== SUPPLIED RECORDS ==
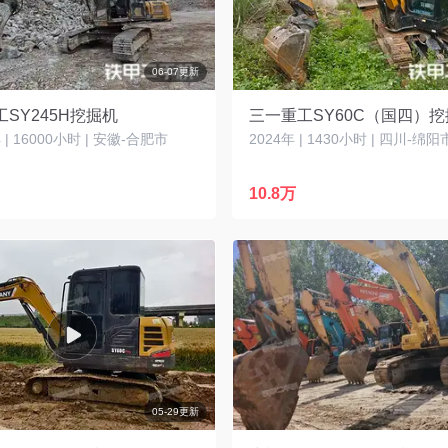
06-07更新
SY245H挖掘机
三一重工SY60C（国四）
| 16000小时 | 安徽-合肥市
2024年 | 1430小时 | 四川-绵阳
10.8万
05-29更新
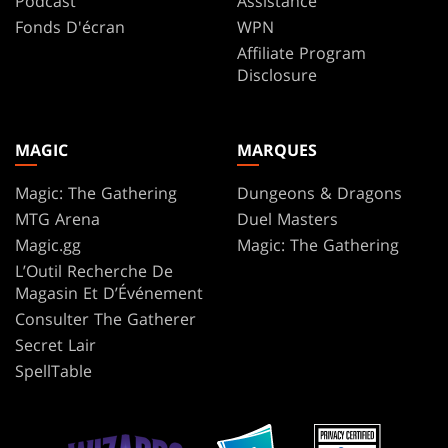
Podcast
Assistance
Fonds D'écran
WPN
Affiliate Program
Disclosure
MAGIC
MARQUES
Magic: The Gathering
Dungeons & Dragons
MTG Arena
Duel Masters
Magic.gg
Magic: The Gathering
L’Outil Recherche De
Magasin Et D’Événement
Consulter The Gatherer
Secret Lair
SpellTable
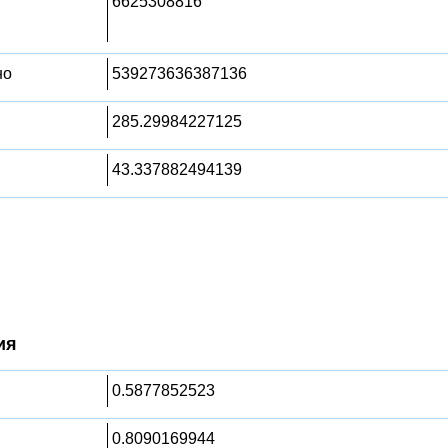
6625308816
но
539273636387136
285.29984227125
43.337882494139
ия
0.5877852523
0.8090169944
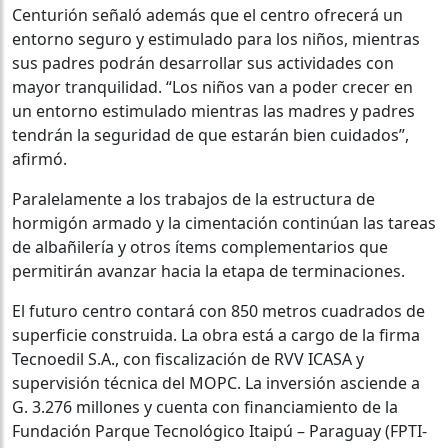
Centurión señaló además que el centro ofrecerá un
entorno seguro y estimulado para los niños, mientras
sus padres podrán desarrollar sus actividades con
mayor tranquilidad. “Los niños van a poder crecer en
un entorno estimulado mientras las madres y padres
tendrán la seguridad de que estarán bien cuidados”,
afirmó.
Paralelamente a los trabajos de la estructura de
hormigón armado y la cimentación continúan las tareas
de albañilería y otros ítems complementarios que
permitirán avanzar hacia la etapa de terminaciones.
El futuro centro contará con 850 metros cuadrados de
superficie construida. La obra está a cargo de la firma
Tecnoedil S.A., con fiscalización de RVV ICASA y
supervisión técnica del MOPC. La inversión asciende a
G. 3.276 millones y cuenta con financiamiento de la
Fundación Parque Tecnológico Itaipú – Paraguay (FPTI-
===
== SUPPLIED RECORDS ==
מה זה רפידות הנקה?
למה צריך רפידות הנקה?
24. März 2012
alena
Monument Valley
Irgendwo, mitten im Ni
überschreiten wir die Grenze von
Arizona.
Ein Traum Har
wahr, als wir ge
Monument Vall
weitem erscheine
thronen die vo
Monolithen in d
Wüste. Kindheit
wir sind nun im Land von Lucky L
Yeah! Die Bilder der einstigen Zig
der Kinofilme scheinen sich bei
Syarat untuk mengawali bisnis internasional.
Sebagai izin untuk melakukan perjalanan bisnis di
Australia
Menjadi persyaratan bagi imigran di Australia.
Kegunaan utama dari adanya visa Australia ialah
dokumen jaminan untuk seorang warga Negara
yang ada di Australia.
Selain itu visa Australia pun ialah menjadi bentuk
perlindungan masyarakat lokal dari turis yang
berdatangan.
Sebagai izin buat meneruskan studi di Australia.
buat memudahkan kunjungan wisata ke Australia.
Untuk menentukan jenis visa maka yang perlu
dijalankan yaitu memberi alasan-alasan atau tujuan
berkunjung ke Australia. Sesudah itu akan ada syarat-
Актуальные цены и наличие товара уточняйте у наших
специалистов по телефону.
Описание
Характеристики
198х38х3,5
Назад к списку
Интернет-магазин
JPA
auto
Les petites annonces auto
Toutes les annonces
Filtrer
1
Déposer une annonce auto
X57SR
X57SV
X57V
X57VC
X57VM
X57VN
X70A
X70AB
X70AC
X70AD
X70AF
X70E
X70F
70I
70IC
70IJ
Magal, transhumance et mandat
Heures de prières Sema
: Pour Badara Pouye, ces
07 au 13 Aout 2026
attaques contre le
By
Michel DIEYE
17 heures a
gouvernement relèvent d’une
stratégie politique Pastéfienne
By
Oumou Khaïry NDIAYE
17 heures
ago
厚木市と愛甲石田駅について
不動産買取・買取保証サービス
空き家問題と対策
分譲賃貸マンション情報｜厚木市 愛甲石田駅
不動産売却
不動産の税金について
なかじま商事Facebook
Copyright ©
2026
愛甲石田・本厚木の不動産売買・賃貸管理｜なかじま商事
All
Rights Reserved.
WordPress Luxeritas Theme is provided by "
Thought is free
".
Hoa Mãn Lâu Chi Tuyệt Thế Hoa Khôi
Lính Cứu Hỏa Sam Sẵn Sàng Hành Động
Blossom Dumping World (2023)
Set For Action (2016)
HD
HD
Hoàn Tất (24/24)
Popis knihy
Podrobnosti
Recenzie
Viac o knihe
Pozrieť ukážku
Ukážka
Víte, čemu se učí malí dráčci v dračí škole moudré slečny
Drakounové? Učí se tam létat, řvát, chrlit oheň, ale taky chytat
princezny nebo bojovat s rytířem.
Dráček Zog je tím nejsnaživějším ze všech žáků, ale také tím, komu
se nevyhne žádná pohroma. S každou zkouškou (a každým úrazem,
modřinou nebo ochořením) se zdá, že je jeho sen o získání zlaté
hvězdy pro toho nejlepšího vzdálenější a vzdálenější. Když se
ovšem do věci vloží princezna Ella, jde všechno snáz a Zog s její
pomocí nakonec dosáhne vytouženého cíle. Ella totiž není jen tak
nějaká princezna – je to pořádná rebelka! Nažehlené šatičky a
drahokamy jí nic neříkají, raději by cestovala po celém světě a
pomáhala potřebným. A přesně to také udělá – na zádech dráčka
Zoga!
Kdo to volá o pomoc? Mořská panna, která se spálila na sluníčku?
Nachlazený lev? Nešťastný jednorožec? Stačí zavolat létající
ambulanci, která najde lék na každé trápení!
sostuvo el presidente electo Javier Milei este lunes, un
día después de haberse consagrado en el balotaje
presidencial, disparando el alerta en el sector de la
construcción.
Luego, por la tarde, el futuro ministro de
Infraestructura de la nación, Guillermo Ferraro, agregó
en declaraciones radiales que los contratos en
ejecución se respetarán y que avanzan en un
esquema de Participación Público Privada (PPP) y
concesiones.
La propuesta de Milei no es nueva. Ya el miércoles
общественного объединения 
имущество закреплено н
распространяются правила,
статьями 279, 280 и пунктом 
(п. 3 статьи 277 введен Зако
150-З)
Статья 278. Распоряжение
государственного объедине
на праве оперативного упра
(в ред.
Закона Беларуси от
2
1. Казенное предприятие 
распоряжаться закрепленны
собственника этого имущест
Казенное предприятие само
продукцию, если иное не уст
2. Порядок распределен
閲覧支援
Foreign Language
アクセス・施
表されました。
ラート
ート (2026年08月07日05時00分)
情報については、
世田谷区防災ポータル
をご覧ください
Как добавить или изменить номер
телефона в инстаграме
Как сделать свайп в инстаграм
===
== SUPPLIED RECORDS ==
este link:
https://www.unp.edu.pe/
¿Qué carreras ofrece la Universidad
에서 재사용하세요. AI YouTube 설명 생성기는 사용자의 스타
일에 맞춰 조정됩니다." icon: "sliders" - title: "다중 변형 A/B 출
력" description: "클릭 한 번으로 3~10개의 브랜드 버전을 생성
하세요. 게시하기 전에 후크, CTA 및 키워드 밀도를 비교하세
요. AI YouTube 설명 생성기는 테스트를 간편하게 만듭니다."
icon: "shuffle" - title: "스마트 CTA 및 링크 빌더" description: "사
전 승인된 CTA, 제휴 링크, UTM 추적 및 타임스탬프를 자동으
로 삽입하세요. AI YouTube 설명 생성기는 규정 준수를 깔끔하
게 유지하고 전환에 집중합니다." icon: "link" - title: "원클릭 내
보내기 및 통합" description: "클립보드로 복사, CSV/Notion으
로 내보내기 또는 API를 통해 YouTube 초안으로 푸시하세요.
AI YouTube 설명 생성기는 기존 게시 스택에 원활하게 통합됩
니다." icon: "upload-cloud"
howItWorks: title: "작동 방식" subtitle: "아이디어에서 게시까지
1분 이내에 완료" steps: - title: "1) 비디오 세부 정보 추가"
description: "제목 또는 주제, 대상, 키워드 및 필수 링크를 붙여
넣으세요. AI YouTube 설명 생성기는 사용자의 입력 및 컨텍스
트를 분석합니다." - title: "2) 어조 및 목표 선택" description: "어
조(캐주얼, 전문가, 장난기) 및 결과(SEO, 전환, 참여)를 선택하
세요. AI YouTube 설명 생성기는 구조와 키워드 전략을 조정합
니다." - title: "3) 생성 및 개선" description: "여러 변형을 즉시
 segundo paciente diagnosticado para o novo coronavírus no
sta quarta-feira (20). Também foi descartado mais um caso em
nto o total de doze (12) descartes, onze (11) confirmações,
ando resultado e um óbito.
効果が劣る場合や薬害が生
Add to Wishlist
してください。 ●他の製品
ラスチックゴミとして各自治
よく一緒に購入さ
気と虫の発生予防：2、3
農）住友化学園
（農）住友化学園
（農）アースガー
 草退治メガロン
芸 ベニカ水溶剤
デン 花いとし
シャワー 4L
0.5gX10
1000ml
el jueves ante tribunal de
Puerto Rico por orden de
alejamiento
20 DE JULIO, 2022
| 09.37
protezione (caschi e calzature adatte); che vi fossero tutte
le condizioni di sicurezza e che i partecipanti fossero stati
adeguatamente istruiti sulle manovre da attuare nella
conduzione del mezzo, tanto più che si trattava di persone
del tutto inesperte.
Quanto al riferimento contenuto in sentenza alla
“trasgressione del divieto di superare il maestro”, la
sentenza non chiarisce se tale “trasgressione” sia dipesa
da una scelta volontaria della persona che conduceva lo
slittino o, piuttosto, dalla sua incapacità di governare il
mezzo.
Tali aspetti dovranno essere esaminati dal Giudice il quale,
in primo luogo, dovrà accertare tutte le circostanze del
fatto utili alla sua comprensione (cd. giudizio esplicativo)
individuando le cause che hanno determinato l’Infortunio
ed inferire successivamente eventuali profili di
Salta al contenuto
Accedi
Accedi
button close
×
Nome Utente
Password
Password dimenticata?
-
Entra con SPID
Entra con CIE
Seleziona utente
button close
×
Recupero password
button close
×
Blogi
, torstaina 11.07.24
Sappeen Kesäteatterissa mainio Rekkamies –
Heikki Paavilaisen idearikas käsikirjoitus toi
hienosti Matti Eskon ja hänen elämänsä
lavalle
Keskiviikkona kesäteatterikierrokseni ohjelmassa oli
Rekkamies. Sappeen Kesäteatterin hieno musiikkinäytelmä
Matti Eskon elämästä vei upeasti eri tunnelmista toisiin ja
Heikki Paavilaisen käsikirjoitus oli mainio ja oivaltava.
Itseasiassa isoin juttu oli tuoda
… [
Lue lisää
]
===
Scan the listing and copy every line where the string "niños" shows up.

entorno seguro y estimulado para los niños, mientras
mayor tranquilidad. “Los niños van a poder crecer en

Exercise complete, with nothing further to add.